# basking light high energy



## madmarty (Jan 22, 2010)

hi as a temp measure can a high engery saving bulb be used as a basking light till pay day its 11 watt (same as a 60 watt)
thanks martin


----------



## Meko (Apr 29, 2007)

an energy saving bulb barely gives off heat.. By 'till pay day' does that mean till you can spend £6 on a branded 'reptile' bulb? you don't need a branded one, just a 50p bulb from Asda will do the job.


----------



## madmarty (Jan 22, 2010)

Meko said:


> an energy saving bulb barely gives off heat.. By 'till pay day' does that mean till you can spend £6 on a branded 'reptile' bulb? you don't need a branded one, just a 50p bulb from Asda will do the job.


please give more advice on the £6 or any bulb please as at our reptile shop there 18 to 35 thanks


----------



## Meko (Apr 29, 2007)

what kind of bulbs are they?

if it's just a bulb for basking then all it is, is a spot light.









£1.52 from Wickes for 3 R80 60W ES Spot Bulb - Lightbulbs - Interior Lighting -Decorating & Interiors - Wickes


is yours an MVB? UVB and heat bulb? like these









do you have 1 bulb or a heat bulb and a UVB tube?


----------



## madmarty (Jan 22, 2010)

*cheers*

cheers thank you
at mo its a screw in sun glow 50 (cant get above 90 f)

im off b nq n hopefull i can keep both my beardies now as wife cant say its to dear thanks again


----------



## shrek (Jun 19, 2008)

do you have a seperate uv lamp ie tube or compact as well as basking or is it 1 lamp


----------



## madmarty (Jan 22, 2010)

*bulb*

hi ive got a uvb strip light n a sunglow basking bulb


----------



## Meko (Apr 29, 2007)

if you've got a UVB strip light then you definately don't need to be spending £30 on a basking bulb.
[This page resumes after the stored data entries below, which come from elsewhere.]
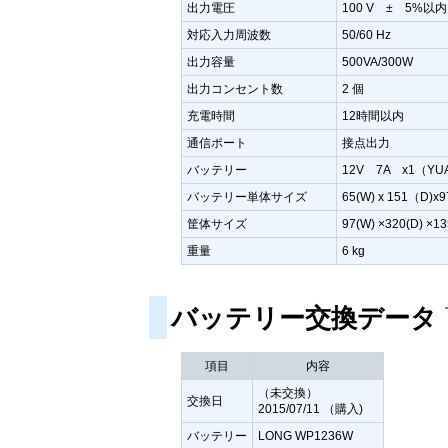
出力電圧
100 V ± 5%以内
対応入力周波数
50/60 Hz
出力容量
500VA/300W
出力コンセント数
2 個
充電時間
12時間以内
通信ポート
接点出力
バッテリー
12V 7A x1（YUA
バッテリー単体サイズ
65(W) x 151（D
筐体サイズ
97(W) ×320(D) ×13
重量
6 kg
バッテリー交換データ
項目
内容
（未交換）
交換日
2015/07/11 （購入)
バッテリー
LONG WP1236W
You can 60 of them instead for that price.


----------



## madmarty (Jan 22, 2010)

Meko said:


> an energy saving bulb barely gives off heat.. By 'till pay day' does that mean till you can spend £6 on a branded 'reptile' bulb? you don't need a branded one, just a 50p bulb from Asda will do the job.


 thank you so much i cought b nq in time and got 2 r80 60watts spot at £1.38 thanks again spot on (would u still ave to use heat resistant cable if wireing thses up


----------



## Meko (Apr 29, 2007)

not really with a 60watt. I think standard cable will take up to 100watt but not 100% sure. I know you need the thicker cable for a 150watt bulb.


----------